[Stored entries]
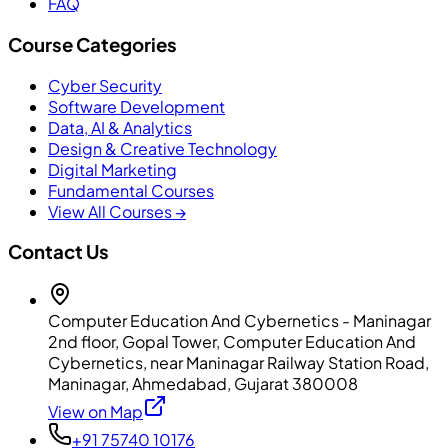
FAQ
Course Categories
Cyber Security
Software Development
Data, AI & Analytics
Design & Creative Technology
Digital Marketing
Fundamental Courses
View All Courses →
Contact Us
Computer Education And Cybernetics - Maninagar
2nd floor, Gopal Tower, Computer Education And
Cybernetics, near Maninagar Railway Station Road,
Maninagar, Ahmedabad, Gujarat 380008
View on Map
+91 75740 10176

§ Work to be completed: Give the number of lines in the data that contain the word "Cybernetics", and add no other text.

§ Solution: 2